On social media websites, when users submit micro-blog posts, they have to manually identify hashtags (i.e., #) through trending, friends, etc. to append to their posts. Hashtags are important because they allow posts to be "categorized" based on the content of the post or the linked-to document. Because of the manual effort involved in hashtagging, this is often error-prone and leads to users incorrectly tagging their own posts, or otherwise specifying a less-than-optimal hashtag for their post.

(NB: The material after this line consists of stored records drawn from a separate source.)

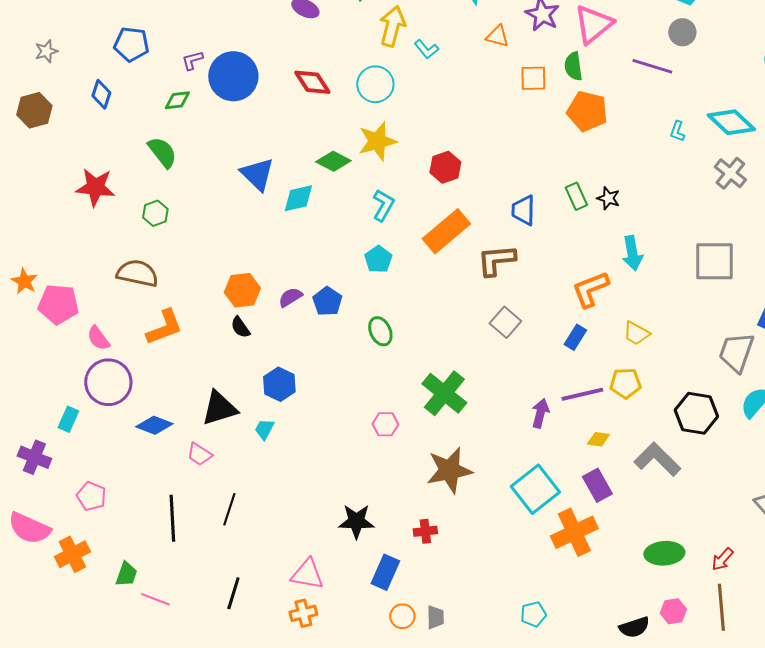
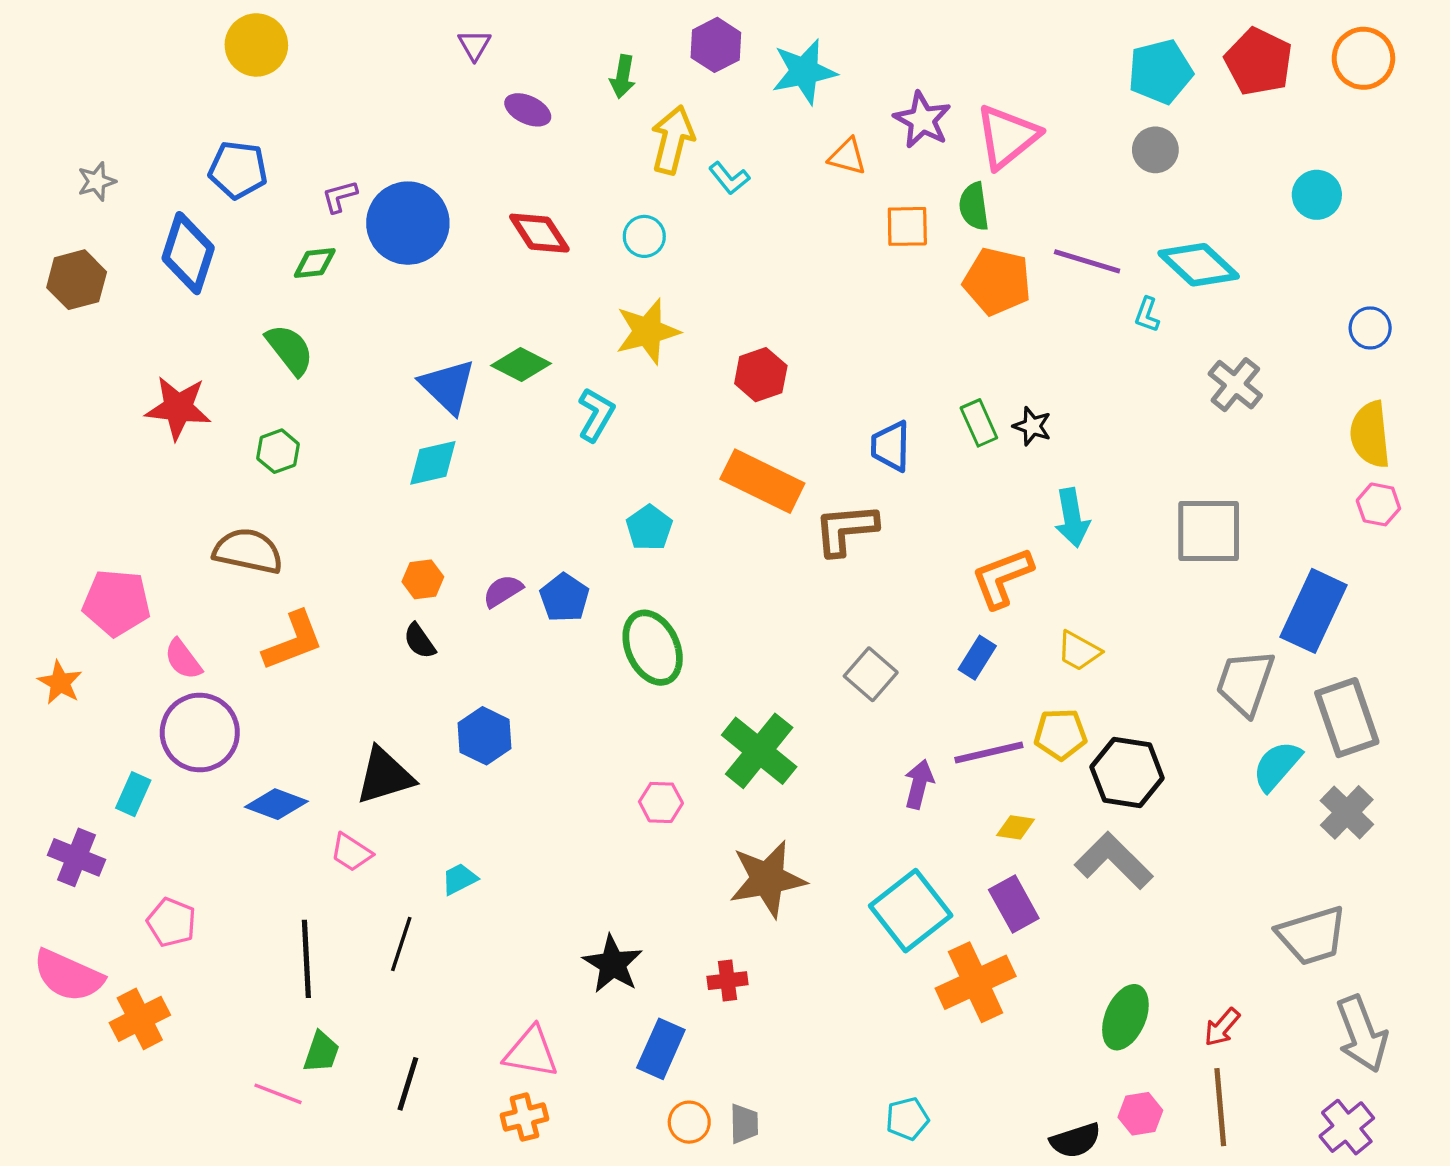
purple line: (652, 66) -> (1087, 261), moved
cyan circle: (375, 84) -> (644, 236), size x0.7
blue diamond: (101, 94) -> (188, 253), size x1.6
cyan diamond: (731, 122) -> (1199, 265), moved
green diamond: (333, 161) -> (521, 365), moved
cyan diamond: (298, 198) -> (433, 463), moved
cyan L-shape: (383, 205) -> (596, 415), moved
orange rectangle: (446, 231) -> (762, 481), turned 66
orange star: (24, 281) -> (60, 683), moved
orange hexagon: (242, 290) -> (423, 579), size x0.7
gray square: (505, 322) -> (871, 674), moved
green ellipse: (380, 331) -> (653, 648), size x1.5
black hexagon: (696, 413) -> (1127, 772), moved
cyan trapezoid: (264, 429) -> (459, 879), moved, turned 35
black star: (356, 521) -> (613, 964), turned 30
green ellipse: (664, 553) -> (1125, 1017), turned -63
green trapezoid: (126, 574) -> (321, 1052), moved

Prior art found under this subject outlines a tag recommendation system for social networks. The major drawbacks for existing inventions are that they do not consider the final length of micro-blogging posts. For example, one application has a maximum post length of 140 characters, so if a user enters a post that is 130 characters, existing systems may find a tag that is 12 characters in length, and would have to either recommend a tag that is too long to fit in the post, or drop the recommendation altogether. Also, existing prior art does not consider the auto-correction of tags that are entered by the user, taking that user's social connections and activities into account (along with the content of the post and linked-to Uniform Resource Locator (URL)).

Due to the popularity of micro-blogging and social media applications/sites, a method is needed to overcome the challenges mentioned above.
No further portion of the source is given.